I hope you're all well.

The main questions I wanted to ask are
1) does it make sense for my husband to take out a SIPP?
2) if so, can he / should he contribute retrospectively for the past three years as well as this year?

Background :

I'm 45 and hubby is 50. We live on approx £10-11k a year. Hubby is now retired & I take home approx £18k per yr and plan to work for at least four more years. Our house is paid off.

We currently have 72k in his ISA and 10k in mine (both VLS 60) to bridge us till other income becomes available.

I have 8k in a SIPP also with vanguard & that is where we're putting our savings currently (approx 8k+ a year).

Hubby also has an NHS pension which he can access from 50 & in today's money would give him around £2k a year but we're putting off withdrawing for now.

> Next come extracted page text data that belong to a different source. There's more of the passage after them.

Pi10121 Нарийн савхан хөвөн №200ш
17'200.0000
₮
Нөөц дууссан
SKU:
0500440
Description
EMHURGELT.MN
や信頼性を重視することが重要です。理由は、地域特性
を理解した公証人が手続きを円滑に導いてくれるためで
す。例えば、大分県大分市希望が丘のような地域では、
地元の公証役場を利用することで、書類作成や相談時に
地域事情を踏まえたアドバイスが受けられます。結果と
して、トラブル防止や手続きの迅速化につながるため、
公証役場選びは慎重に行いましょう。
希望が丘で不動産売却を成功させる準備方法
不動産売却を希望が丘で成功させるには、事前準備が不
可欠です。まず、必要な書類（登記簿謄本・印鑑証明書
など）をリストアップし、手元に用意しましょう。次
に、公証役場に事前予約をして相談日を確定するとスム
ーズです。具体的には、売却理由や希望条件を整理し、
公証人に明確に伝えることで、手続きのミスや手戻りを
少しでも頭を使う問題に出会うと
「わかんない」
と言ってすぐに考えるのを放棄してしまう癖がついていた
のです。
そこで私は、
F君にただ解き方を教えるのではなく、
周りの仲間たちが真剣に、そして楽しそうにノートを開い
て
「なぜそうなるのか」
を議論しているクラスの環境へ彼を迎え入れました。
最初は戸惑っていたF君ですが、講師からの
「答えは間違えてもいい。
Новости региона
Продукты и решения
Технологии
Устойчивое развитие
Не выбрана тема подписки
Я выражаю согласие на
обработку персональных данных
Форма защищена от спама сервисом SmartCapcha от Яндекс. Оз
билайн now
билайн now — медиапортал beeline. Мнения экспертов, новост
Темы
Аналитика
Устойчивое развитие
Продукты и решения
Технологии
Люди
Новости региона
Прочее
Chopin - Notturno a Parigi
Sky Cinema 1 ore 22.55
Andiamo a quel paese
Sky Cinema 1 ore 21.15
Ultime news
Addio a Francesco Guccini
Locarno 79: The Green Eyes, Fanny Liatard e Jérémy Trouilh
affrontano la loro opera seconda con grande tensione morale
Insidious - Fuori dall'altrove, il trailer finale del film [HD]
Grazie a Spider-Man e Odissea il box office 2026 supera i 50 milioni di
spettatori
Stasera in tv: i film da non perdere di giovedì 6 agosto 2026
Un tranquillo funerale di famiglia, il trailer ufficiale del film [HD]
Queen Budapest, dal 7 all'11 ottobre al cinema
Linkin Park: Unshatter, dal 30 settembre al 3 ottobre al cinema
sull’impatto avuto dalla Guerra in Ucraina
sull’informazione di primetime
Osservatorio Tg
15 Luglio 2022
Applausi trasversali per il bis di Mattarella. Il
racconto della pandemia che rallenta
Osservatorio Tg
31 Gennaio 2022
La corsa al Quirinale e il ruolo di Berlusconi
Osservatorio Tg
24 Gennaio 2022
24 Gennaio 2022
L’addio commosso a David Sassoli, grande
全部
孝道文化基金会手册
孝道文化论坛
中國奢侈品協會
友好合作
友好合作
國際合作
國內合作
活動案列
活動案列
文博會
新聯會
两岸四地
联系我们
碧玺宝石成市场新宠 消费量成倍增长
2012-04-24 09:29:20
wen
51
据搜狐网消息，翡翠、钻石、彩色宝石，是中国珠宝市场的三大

I contribute 11% & my employer 21% to my workplace pension. I've been doing this for about four years. My pot to date will give me about £1.5k a year at 55 (more likely 57 with proposed changes) but I will hopefully continue contributions over the next four years or so of working hopefully so it should be more (at least 3k pa? when I'm 55/57.

Currently all our savings our going into my SIPP. We're now wondering about whether it would also make sense to put £2880 a yr into hubbys SIPP starting this year, as, as someone else pointed out here on another post I made, that we could access that five/seven years earlier than mine. We seem to have (just) enough money in the ISAs to bridge us to further pensions & state pension based on our spending patterns but aware that if we have the choice to access his SIPP earlier, even a relatively small pot of 10-20k (a year or two of our living expenses) it might make sense?

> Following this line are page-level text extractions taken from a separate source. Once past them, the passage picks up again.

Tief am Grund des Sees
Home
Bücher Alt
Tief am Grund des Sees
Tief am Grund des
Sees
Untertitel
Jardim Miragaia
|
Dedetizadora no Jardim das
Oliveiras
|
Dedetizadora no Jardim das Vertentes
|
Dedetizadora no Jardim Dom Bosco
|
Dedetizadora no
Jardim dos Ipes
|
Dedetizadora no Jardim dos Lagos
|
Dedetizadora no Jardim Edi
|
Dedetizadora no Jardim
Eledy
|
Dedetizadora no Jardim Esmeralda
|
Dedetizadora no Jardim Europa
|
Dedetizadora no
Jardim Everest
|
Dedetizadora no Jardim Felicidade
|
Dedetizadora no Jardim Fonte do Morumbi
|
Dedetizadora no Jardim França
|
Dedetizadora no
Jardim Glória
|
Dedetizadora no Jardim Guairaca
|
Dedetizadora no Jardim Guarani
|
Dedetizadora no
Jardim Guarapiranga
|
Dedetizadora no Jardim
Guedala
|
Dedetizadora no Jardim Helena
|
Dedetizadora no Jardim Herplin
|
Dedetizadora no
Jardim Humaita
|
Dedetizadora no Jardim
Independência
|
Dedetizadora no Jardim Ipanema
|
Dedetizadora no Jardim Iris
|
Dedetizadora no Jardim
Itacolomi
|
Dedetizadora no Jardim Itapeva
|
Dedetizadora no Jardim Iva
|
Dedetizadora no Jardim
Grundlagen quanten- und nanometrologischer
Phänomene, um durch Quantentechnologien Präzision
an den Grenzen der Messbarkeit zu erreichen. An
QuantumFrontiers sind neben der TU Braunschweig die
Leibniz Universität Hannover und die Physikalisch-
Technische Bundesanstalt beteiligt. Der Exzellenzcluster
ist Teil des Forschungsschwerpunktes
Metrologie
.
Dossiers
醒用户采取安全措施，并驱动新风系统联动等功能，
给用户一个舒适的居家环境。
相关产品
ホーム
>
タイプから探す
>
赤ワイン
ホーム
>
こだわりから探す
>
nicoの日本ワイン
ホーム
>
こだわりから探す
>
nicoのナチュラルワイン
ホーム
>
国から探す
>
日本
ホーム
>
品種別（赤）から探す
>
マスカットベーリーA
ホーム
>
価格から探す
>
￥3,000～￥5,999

In the process of looking into this, I also read about it sometimes being able to use the previous three years pension allowance too. We're wondering if we can do that for him & if so, if it's worth doing so? I.e. contributing 2880 for this year and at least 2880 for the past three years. He stopped work in March 2020 so presumably could contribute 2880 for last year & this year.  he earnt 10k the year before that & 8k the year before that. I'm thinking if he can, we just put 2880 a year into the SIPP for the previous four years in total & then keep contributing 2880 a yr on top of what's going into my SIPP going forward.

Also does it matter if we 'go over' pension contributions other than not getting the tax relief going in?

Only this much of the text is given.